Aşağıdakileri "Allah bir daha böyle acı yasatmasın," demeniz için yazmadım. Zira bir daha, bir daha, belki daha daha acısını yaşayacağız. Elbette acı temenni edecek değiliz. Ancak her acı insan olduğumuzu hatırlatır. Nasıl olmamız gerektiğini öğretir bize. Bu yazı bunları her zaman her yerde ve sürekli taşımamız içindir.

Depremi iliklerimize kadar hissetmiştik. Saat 4:17"yi vurduğunda o ana kadar ne varsa silinip gitmiş, yeni bir dünyaya yeni bir hayata ait yeni yeni kıvılcımlar atmaya başlamıştı beynimizde.

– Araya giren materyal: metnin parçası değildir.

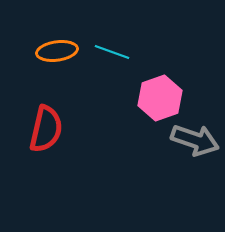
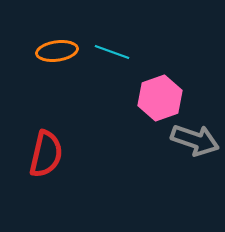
red semicircle: moved 25 px down
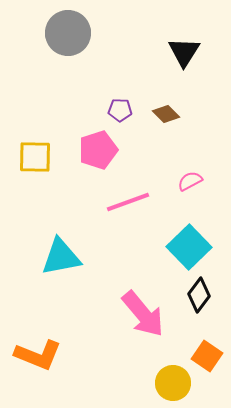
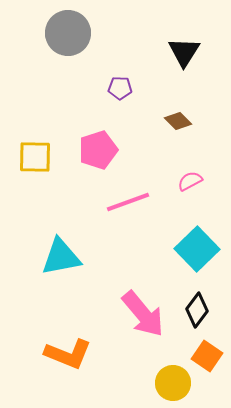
purple pentagon: moved 22 px up
brown diamond: moved 12 px right, 7 px down
cyan square: moved 8 px right, 2 px down
black diamond: moved 2 px left, 15 px down
orange L-shape: moved 30 px right, 1 px up
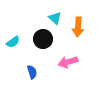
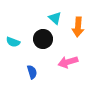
cyan semicircle: rotated 56 degrees clockwise
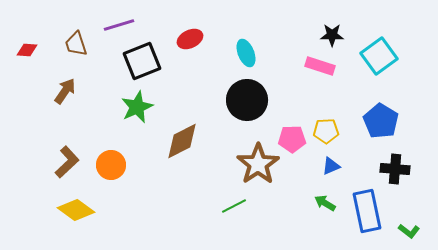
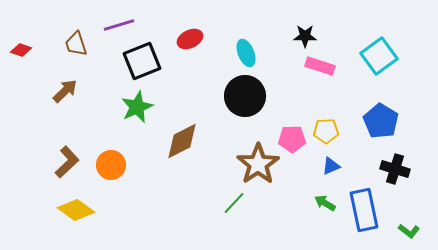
black star: moved 27 px left, 1 px down
red diamond: moved 6 px left; rotated 15 degrees clockwise
brown arrow: rotated 12 degrees clockwise
black circle: moved 2 px left, 4 px up
black cross: rotated 12 degrees clockwise
green line: moved 3 px up; rotated 20 degrees counterclockwise
blue rectangle: moved 3 px left, 1 px up
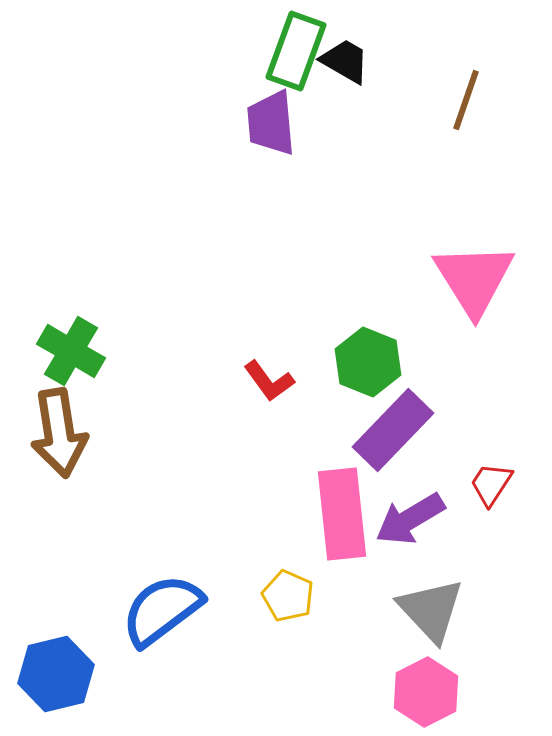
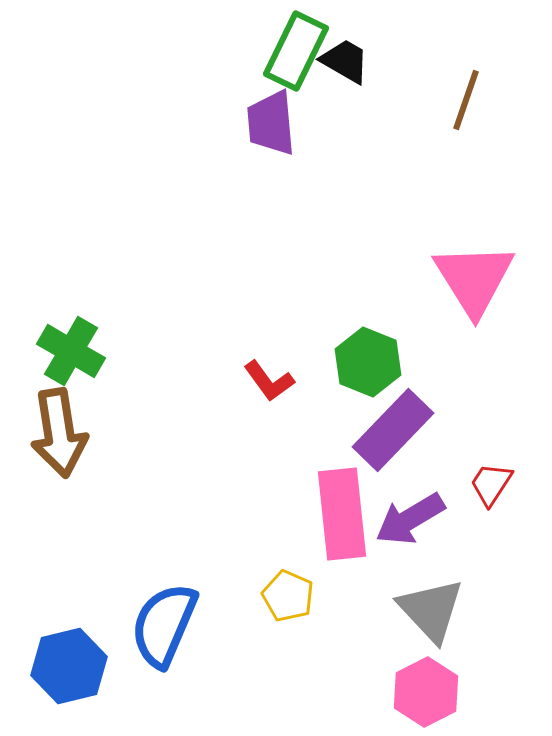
green rectangle: rotated 6 degrees clockwise
blue semicircle: moved 2 px right, 15 px down; rotated 30 degrees counterclockwise
blue hexagon: moved 13 px right, 8 px up
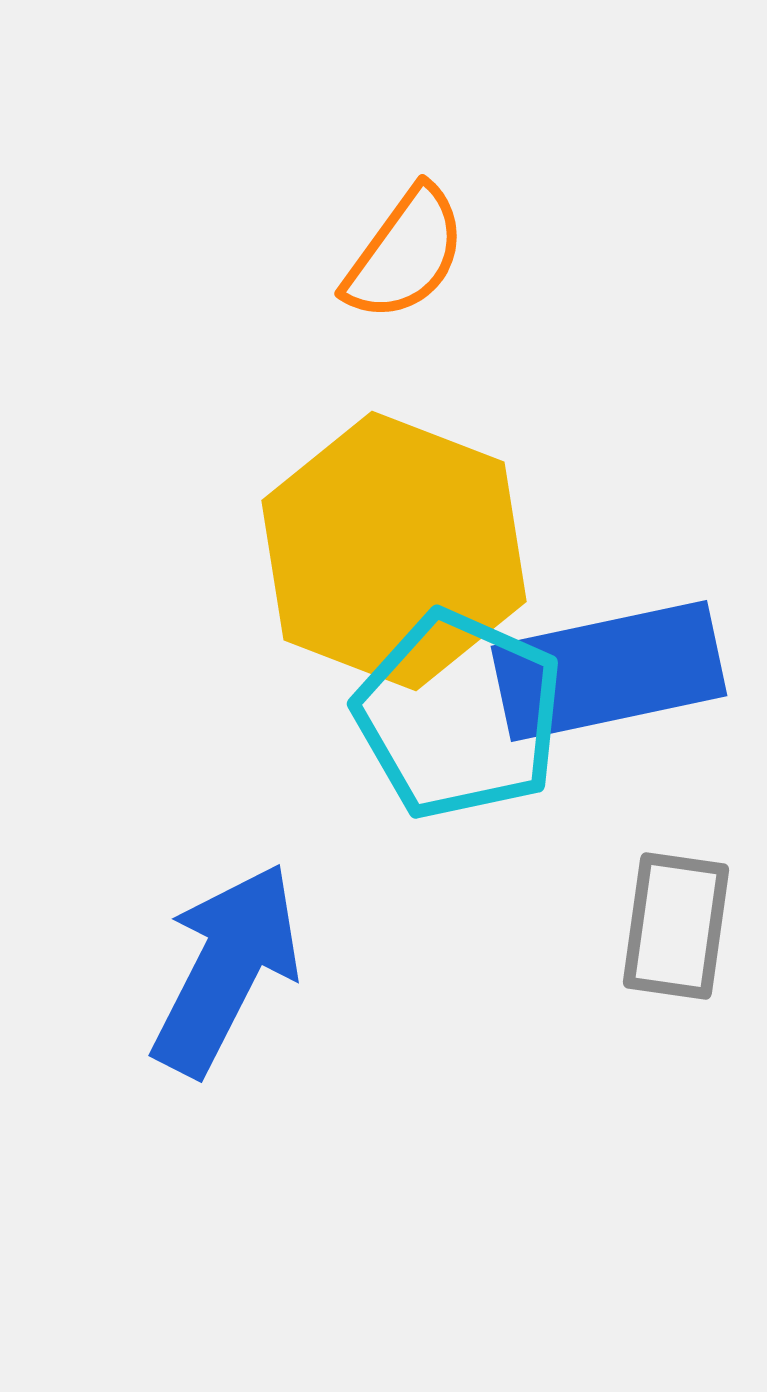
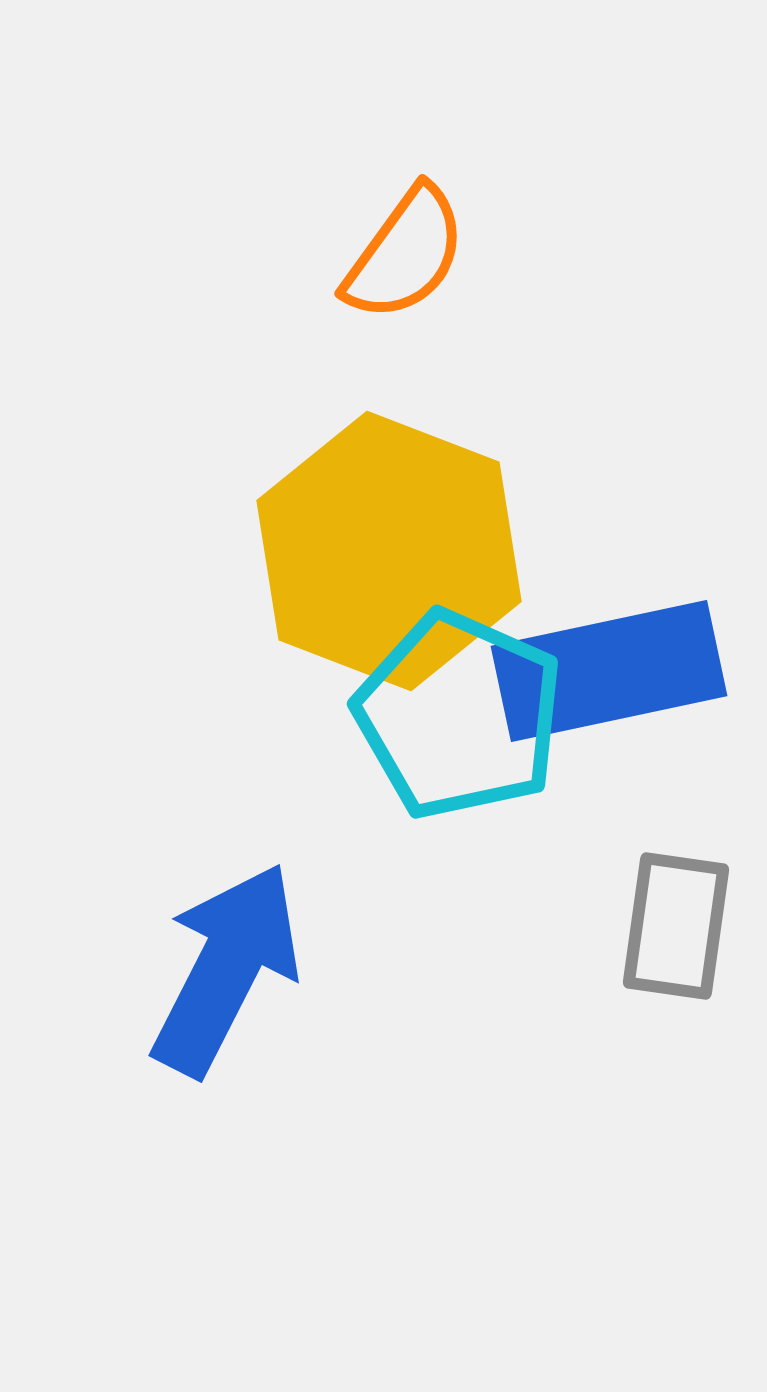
yellow hexagon: moved 5 px left
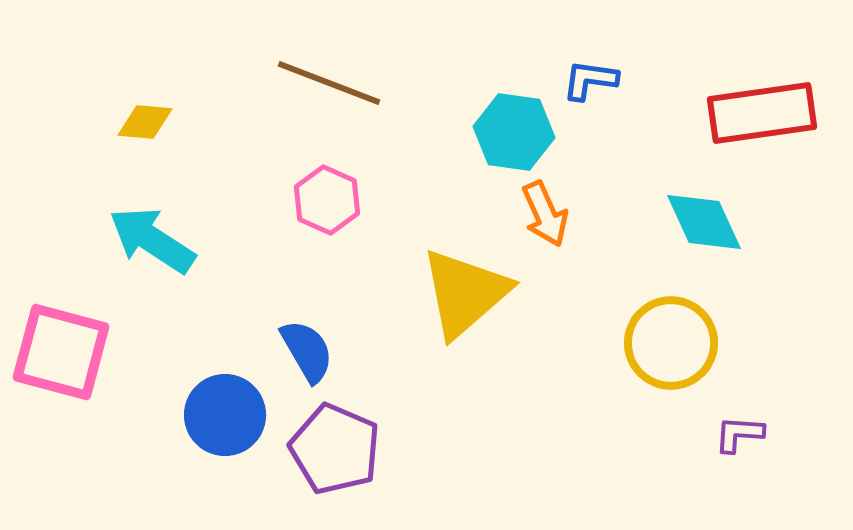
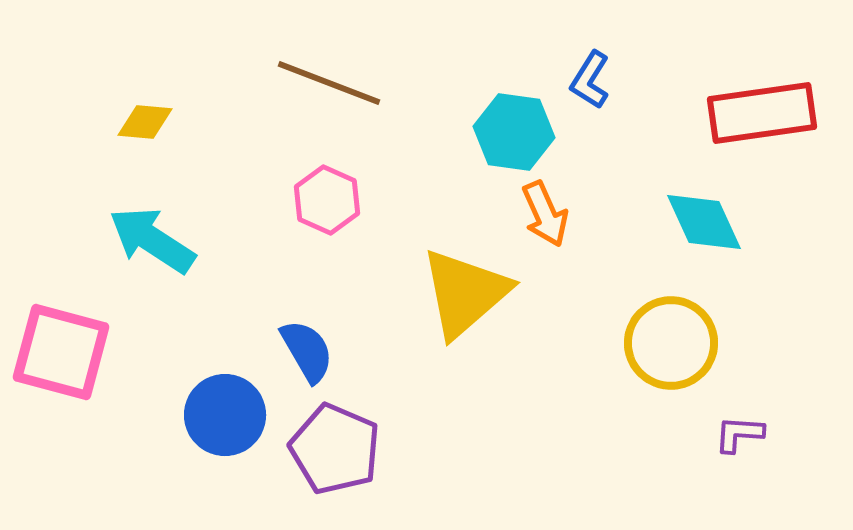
blue L-shape: rotated 66 degrees counterclockwise
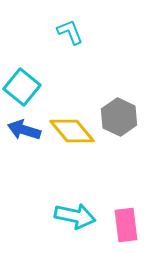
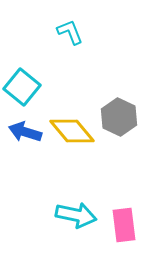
blue arrow: moved 1 px right, 2 px down
cyan arrow: moved 1 px right, 1 px up
pink rectangle: moved 2 px left
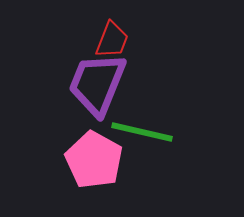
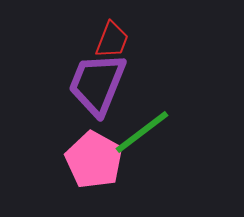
green line: rotated 50 degrees counterclockwise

Canımız hariç her şeyden vazgeçmeye hazır hissediyorduk kendimizi. Mal, mülk, para pul, makam, mevki dünyanın en değersiz şeyleriydi. Çaresizliğin yoksulluktan da beter şey olduğunu konuşuyor, çaresizliğin içinden ufacık bir çare bulmaya, çare olmaya, çalışıyorduk birbirimize. Kendilerini dışarıya atanlar yalın ayak ve beş parasız bir halde çığlık atarak enkazdaki yakınları için yardım isterlerken biz ne yapabileciğimizi haykırıyorduk hiç tanımadığımız bu insanlara. On binlerce ton ağırlığı kazıyarak çare olamazdık belki ama kar ve yağmur altında olduğundan bihaber çıplak ayaklarla sağa sola koşuşturanların sırtlarına hırka, ayaklarına pabuç gecirebilirdik belki. Ben, eşim ve çocuklarım elimize geçirdiklerimizi buralara taşımaya başladık. Ayakkabı, çorap, kazak, gömlek, palto, mont ne bulduysak artık. Markasına ve bedenine bakmadan giyiyorlardi kimin getirdiğine bakmadan. Hava aydınlandığında üzerimizdekilerden başka kıyafet kalmamıştı evde. Üşuyorduk. Kirlenmeştik. Açtık. Susamıstik. 1 yaşında torunum, 84 yaşında babam, beli ve ayağı kırılmış kardeşim, enkaz altındaki yakınları için dua eden onlarca aile, çürük bedenlerinin sızısıyla inleyen yüzlerce insan... Bir parça ekmek, bir yudum su bekliyorduk.